(Source records)
'''
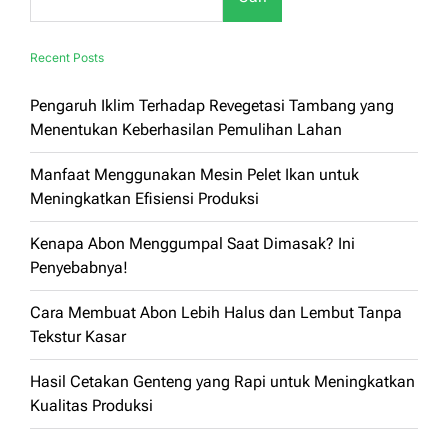
Recent Posts
Pengaruh Iklim Terhadap Revegetasi Tambang yang
Menentukan Keberhasilan Pemulihan Lahan
Manfaat Menggunakan Mesin Pelet Ikan untuk
Meningkatkan Efisiensi Produksi
Kenapa Abon Menggumpal Saat Dimasak? Ini
Penyebabnya!
Cara Membuat Abon Lebih Halus dan Lembut Tanpa
Tekstur Kasar
Hasil Cetakan Genteng yang Rapi untuk Meningkatkan
Kualitas Produksi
'''
Return all the lines above exactly; none of the pictures should appear.

Recent Posts
Pengaruh Iklim Terhadap Revegetasi Tambang yang
Menentukan Keberhasilan Pemulihan Lahan
Manfaat Menggunakan Mesin Pelet Ikan untuk
Meningkatkan Efisiensi Produksi
Kenapa Abon Menggumpal Saat Dimasak? Ini
Penyebabnya!
Cara Membuat Abon Lebih Halus dan Lembut Tanpa
Tekstur Kasar
Hasil Cetakan Genteng yang Rapi untuk Meningkatkan
Kualitas Produksi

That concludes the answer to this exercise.